Extracted page text data:
# # #

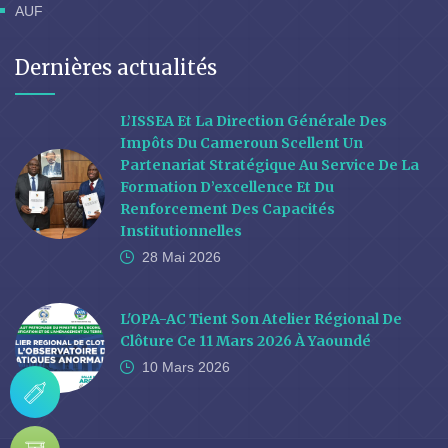
AUF
Dernières actualités
L’ISSEA Et La Direction Générale Des
Impôts Du Cameroun Scellent Un
Partenariat Stratégique Au Service De La
Formation D’excellence Et Du
Renforcement Des Capacités
Institutionnelles
28 Mai
2026
L'OPA-AC Tient Son Atelier Régional De
Clôture Ce 11 Mars 2026 À Yaoundé
10 Mars
2026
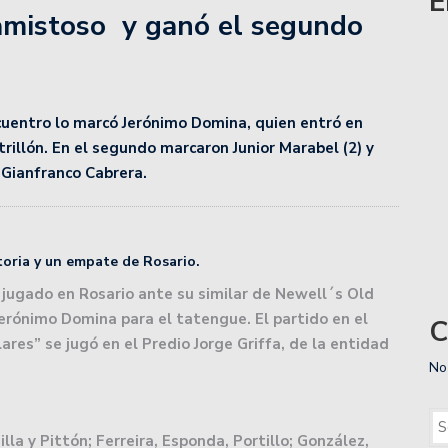
E
amistoso y ganó el segundo
nta a Talleres de Córdoba por la Copa de la Liga
cha de la Copa de la Liga.
ncuentro lo marcó Jerónimo Domina, quien entró en
illón. En el segundo marcaron Junior Marabel (2) y
iente de Santiago en el Otrino y se aseguró la localía
Gianfranco Cabrera.
Zárate Básket y complicó su futuro.
oria y un empate de Rosario.
a lidera la zona Norte de Liga Esperancina.
 jugado en Rosario ante su similar de Newell´s Old
 Jerónimo Domina para el tatengue. El partido en el
C
medirse con Gimnasia de Mendoza.
ares” se jugó en el Predio Jorge Griffa, de la entidad
No
 Zárate buscando consolidar su levantada.
wartzman que preocupa al tenis argentino: «¿Para qué?»
lla y Pittón; Ferreira, Esponda, Portillo; González,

# # #

**EXERCISE BRIEF**
Say how many lines in the records contain the word "Mars". Nothing but the number is required.

**SOLUTION TO THIS EXERCISE**
2